— What to work on —
I would like every record printed again, exactly as shown.

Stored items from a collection
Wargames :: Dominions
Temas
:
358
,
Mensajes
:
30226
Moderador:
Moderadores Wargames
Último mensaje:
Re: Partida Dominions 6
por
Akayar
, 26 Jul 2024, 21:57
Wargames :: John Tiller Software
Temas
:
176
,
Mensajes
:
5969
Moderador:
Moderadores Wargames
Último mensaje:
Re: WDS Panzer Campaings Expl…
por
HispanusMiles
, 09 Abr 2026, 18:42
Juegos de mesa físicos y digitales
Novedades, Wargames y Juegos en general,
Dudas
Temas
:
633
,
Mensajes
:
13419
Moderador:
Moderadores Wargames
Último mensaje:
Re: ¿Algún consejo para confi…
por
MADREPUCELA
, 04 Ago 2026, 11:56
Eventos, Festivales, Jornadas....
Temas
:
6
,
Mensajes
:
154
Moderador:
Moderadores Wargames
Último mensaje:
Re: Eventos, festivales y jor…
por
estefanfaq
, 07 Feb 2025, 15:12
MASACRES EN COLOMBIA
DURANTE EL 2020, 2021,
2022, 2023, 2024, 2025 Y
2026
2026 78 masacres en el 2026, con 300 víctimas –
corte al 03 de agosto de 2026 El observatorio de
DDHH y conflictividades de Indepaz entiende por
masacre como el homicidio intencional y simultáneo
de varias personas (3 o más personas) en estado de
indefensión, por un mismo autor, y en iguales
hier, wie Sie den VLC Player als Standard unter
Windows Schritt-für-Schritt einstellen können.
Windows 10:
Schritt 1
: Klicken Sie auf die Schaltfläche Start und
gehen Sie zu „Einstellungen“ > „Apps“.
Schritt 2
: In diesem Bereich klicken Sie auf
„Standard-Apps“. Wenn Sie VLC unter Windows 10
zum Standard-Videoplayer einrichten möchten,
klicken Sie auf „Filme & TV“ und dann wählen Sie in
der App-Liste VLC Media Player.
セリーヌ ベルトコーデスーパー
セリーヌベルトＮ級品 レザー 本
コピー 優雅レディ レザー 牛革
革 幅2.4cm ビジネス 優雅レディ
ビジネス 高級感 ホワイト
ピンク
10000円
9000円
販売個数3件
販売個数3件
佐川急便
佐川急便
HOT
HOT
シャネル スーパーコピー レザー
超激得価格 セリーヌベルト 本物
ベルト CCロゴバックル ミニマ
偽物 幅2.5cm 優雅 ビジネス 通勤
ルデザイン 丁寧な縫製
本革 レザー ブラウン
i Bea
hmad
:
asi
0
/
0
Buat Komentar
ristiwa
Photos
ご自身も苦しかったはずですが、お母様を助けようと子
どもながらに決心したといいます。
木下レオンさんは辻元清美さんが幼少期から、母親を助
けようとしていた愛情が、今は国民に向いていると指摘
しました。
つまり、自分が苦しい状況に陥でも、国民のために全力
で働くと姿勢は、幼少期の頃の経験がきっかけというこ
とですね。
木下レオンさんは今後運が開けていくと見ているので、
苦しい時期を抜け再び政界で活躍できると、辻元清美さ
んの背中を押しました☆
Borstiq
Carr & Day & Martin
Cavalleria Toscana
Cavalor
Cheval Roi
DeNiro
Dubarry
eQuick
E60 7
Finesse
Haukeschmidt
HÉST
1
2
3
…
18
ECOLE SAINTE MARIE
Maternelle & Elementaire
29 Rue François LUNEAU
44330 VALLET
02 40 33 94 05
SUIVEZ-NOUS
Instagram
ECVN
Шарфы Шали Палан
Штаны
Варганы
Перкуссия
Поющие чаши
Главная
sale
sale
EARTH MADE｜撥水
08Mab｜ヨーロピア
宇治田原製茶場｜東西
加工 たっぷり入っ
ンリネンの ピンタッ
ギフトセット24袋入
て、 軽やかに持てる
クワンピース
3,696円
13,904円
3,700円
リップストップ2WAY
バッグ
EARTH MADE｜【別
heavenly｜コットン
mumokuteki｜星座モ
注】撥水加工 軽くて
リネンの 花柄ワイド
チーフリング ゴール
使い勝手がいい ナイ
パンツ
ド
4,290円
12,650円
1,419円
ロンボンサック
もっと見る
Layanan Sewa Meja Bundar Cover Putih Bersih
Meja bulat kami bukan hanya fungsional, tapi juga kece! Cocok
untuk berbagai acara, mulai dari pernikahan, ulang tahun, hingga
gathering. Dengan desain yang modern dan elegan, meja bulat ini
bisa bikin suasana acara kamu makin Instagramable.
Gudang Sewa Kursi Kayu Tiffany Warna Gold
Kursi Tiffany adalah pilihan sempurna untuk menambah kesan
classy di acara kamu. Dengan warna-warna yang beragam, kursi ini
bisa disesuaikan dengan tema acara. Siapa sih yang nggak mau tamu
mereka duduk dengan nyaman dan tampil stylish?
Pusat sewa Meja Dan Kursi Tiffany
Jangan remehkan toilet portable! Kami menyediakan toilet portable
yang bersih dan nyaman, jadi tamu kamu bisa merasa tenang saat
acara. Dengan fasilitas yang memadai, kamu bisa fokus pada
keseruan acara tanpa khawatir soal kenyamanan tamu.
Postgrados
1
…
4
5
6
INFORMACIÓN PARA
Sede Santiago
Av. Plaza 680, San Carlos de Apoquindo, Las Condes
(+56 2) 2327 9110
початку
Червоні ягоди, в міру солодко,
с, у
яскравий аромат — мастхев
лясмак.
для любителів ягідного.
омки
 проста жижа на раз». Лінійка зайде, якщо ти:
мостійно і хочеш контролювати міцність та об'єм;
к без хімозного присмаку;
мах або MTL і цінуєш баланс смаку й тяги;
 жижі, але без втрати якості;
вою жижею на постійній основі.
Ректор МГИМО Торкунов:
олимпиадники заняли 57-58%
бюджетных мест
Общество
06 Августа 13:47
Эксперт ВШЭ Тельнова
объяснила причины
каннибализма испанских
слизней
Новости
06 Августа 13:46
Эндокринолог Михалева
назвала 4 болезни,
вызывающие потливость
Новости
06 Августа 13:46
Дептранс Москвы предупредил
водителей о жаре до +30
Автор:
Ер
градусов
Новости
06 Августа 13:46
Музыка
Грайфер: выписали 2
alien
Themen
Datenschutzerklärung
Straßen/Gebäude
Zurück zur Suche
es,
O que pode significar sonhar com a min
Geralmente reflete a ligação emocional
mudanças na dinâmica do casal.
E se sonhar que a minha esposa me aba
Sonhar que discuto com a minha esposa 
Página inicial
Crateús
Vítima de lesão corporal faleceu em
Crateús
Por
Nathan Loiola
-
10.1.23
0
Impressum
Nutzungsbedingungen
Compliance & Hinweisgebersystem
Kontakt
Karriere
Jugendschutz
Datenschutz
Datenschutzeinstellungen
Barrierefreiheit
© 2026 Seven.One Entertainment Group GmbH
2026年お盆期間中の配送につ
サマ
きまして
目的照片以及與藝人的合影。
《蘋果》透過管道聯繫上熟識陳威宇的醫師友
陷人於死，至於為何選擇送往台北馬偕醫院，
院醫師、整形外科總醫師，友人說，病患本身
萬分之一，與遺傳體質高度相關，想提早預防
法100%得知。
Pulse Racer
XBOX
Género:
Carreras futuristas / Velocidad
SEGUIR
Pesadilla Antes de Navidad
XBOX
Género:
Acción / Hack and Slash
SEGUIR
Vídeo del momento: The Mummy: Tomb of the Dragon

— Worked solution —
Wargames :: Dominions
Temas
:
358
,
Mensajes
:
30226
Moderador:
Moderadores Wargames
Último mensaje:
Re: Partida Dominions 6
por
Akayar
, 26 Jul 2024, 21:57
Wargames :: John Tiller Software
Temas
:
176
,
Mensajes
:
5969
Moderador:
Moderadores Wargames
Último mensaje:
Re: WDS Panzer Campaings Expl…
por
HispanusMiles
, 09 Abr 2026, 18:42
Juegos de mesa físicos y digitales
Novedades, Wargames y Juegos en general,
Dudas
Temas
:
633
,
Mensajes
:
13419
Moderador:
Moderadores Wargames
Último mensaje:
Re: ¿Algún consejo para confi…
por
MADREPUCELA
, 04 Ago 2026, 11:56
Eventos, Festivales, Jornadas....
Temas
:
6
,
Mensajes
:
154
Moderador:
Moderadores Wargames
Último mensaje:
Re: Eventos, festivales y jor…
por
estefanfaq
, 07 Feb 2025, 15:12
MASACRES EN COLOMBIA
DURANTE EL 2020, 2021,
2022, 2023, 2024, 2025 Y
2026
2026 78 masacres en el 2026, con 300 víctimas –
corte al 03 de agosto de 2026 El observatorio de
DDHH y conflictividades de Indepaz entiende por
masacre como el homicidio intencional y simultáneo
de varias personas (3 o más personas) en estado de
indefensión, por un mismo autor, y en iguales
hier, wie Sie den VLC Player als Standard unter
Windows Schritt-für-Schritt einstellen können.
Windows 10:
Schritt 1
: Klicken Sie auf die Schaltfläche Start und
gehen Sie zu „Einstellungen“ > „Apps“.
Schritt 2
: In diesem Bereich klicken Sie auf
„Standard-Apps“. Wenn Sie VLC unter Windows 10
zum Standard-Videoplayer einrichten möchten,
klicken Sie auf „Filme & TV“ und dann wählen Sie in
der App-Liste VLC Media Player.
セリーヌ ベルトコーデスーパー
セリーヌベルトＮ級品 レザー 本
コピー 優雅レディ レザー 牛革
革 幅2.4cm ビジネス 優雅レディ
ビジネス 高級感 ホワイト
ピンク
10000円
9000円
販売個数3件
販売個数3件
佐川急便
佐川急便
HOT
HOT
シャネル スーパーコピー レザー
超激得価格 セリーヌベルト 本物
ベルト CCロゴバックル ミニマ
偽物 幅2.5cm 優雅 ビジネス 通勤
ルデザイン 丁寧な縫製
本革 レザー ブラウン
i Bea
hmad
:
asi
0
/
0
Buat Komentar
ristiwa
Photos
ご自身も苦しかったはずですが、お母様を助けようと子
どもながらに決心したといいます。
木下レオンさんは辻元清美さんが幼少期から、母親を助
けようとしていた愛情が、今は国民に向いていると指摘
しました。
つまり、自分が苦しい状況に陥でも、国民のために全力
で働くと姿勢は、幼少期の頃の経験がきっかけというこ
とですね。
木下レオンさんは今後運が開けていくと見ているので、
苦しい時期を抜け再び政界で活躍できると、辻元清美さ
んの背中を押しました☆
Borstiq
Carr & Day & Martin
Cavalleria Toscana
Cavalor
Cheval Roi
DeNiro
Dubarry
eQuick
E60 7
Finesse
Haukeschmidt
HÉST
1
2
3
…
18
ECOLE SAINTE MARIE
Maternelle & Elementaire
29 Rue François LUNEAU
44330 VALLET
02 40 33 94 05
SUIVEZ-NOUS
Instagram
ECVN
Шарфы Шали Палан
Штаны
Варганы
Перкуссия
Поющие чаши
Главная
sale
sale
EARTH MADE｜撥水
08Mab｜ヨーロピア
宇治田原製茶場｜東西
加工 たっぷり入っ
ンリネンの ピンタッ
ギフトセット24袋入
て、 軽やかに持てる
クワンピース
3,696円
13,904円
3,700円
リップストップ2WAY
バッグ
EARTH MADE｜【別
heavenly｜コットン
mumokuteki｜星座モ
注】撥水加工 軽くて
リネンの 花柄ワイド
チーフリング ゴール
使い勝手がいい ナイ
パンツ
ド
4,290円
12,650円
1,419円
ロンボンサック
もっと見る
Layanan Sewa Meja Bundar Cover Putih Bersih
Meja bulat kami bukan hanya fungsional, tapi juga kece! Cocok
untuk berbagai acara, mulai dari pernikahan, ulang tahun, hingga
gathering. Dengan desain yang modern dan elegan, meja bulat ini
bisa bikin suasana acara kamu makin Instagramable.
Gudang Sewa Kursi Kayu Tiffany Warna Gold
Kursi Tiffany adalah pilihan sempurna untuk menambah kesan
classy di acara kamu. Dengan warna-warna yang beragam, kursi ini
bisa disesuaikan dengan tema acara. Siapa sih yang nggak mau tamu
mereka duduk dengan nyaman dan tampil stylish?
Pusat sewa Meja Dan Kursi Tiffany
Jangan remehkan toilet portable! Kami menyediakan toilet portable
yang bersih dan nyaman, jadi tamu kamu bisa merasa tenang saat
acara. Dengan fasilitas yang memadai, kamu bisa fokus pada
keseruan acara tanpa khawatir soal kenyamanan tamu.
Postgrados
1
…
4
5
6
INFORMACIÓN PARA
Sede Santiago
Av. Plaza 680, San Carlos de Apoquindo, Las Condes
(+56 2) 2327 9110
початку
Червоні ягоди, в міру солодко,
с, у
яскравий аромат — мастхев
лясмак.
для любителів ягідного.
омки
 проста жижа на раз». Лінійка зайде, якщо ти:
мостійно і хочеш контролювати міцність та об'єм;
к без хімозного присмаку;
мах або MTL і цінуєш баланс смаку й тяги;
 жижі, але без втрати якості;
вою жижею на постійній основі.
Ректор МГИМО Торкунов:
олимпиадники заняли 57-58%
бюджетных мест
Общество
06 Августа 13:47
Эксперт ВШЭ Тельнова
объяснила причины
каннибализма испанских
слизней
Новости
06 Августа 13:46
Эндокринолог Михалева
назвала 4 болезни,
вызывающие потливость
Новости
06 Августа 13:46
Дептранс Москвы предупредил
водителей о жаре до +30
Автор:
Ер
градусов
Новости
06 Августа 13:46
Музыка
Грайфер: выписали 2
alien
Themen
Datenschutzerklärung
Straßen/Gebäude
Zurück zur Suche
es,
O que pode significar sonhar com a min
Geralmente reflete a ligação emocional
mudanças na dinâmica do casal.
E se sonhar que a minha esposa me aba
Sonhar que discuto com a minha esposa 
Página inicial
Crateús
Vítima de lesão corporal faleceu em
Crateús
Por
Nathan Loiola
-
10.1.23
0
Impressum
Nutzungsbedingungen
Compliance & Hinweisgebersystem
Kontakt
Karriere
Jugendschutz
Datenschutz
Datenschutzeinstellungen
Barrierefreiheit
© 2026 Seven.One Entertainment Group GmbH
2026年お盆期間中の配送につ
サマ
きまして
目的照片以及與藝人的合影。
《蘋果》透過管道聯繫上熟識陳威宇的醫師友
陷人於死，至於為何選擇送往台北馬偕醫院，
院醫師、整形外科總醫師，友人說，病患本身
萬分之一，與遺傳體質高度相關，想提早預防
法100%得知。
Pulse Racer
XBOX
Género:
Carreras futuristas / Velocidad
SEGUIR
Pesadilla Antes de Navidad
XBOX
Género:
Acción / Hack and Slash
SEGUIR
Vídeo del momento: The Mummy: Tomb of the Dragon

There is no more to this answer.